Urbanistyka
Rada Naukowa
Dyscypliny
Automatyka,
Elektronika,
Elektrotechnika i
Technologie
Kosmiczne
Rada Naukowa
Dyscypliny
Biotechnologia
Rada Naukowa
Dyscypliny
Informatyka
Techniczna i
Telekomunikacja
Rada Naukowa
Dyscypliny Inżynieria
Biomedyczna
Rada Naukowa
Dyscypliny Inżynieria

□ □ □ □ □

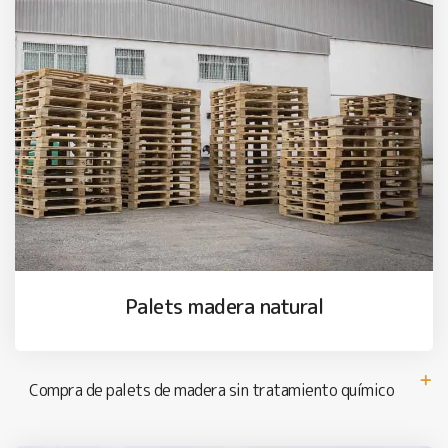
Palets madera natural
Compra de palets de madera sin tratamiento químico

□ □ □ □ □

What you need to do | Please report every line among the entries that includes "madera".

Exercise answer |
Palets madera natural
Compra de palets de madera sin tratamiento químico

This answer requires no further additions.